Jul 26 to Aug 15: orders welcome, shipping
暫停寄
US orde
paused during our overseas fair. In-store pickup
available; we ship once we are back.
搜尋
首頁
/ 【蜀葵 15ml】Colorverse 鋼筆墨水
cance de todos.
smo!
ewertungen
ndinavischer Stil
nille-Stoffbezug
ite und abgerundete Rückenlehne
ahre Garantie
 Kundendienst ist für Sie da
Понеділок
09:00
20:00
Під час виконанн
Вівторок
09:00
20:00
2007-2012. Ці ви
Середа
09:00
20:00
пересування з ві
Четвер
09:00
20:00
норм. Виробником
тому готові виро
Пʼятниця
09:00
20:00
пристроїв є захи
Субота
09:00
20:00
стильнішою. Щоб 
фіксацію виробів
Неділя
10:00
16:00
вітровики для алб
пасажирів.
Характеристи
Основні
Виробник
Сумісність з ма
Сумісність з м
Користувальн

==

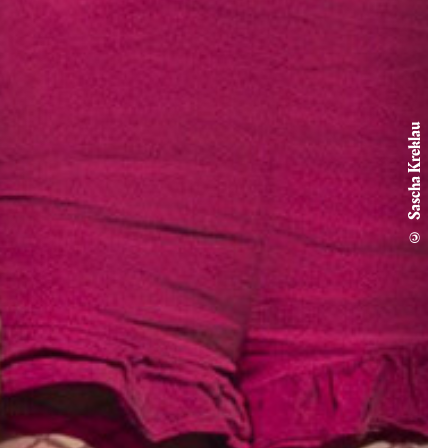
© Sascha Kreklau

_Problem details:_ Repeat the entries above verbatim, but only from the line that has "норм. Виробником" down to the line that has "Користувальн", inclusive.

_Task solution:_
норм. Виробником
тому готові виро
Пʼятниця
09:00
20:00
пристроїв є захи
Субота
09:00
20:00
стильнішою. Щоб 
фіксацію виробів
Неділя
10:00
16:00
вітровики для алб
пасажирів.
Характеристи
Основні
Виробник
Сумісність з ма
Сумісність з м
Користувальн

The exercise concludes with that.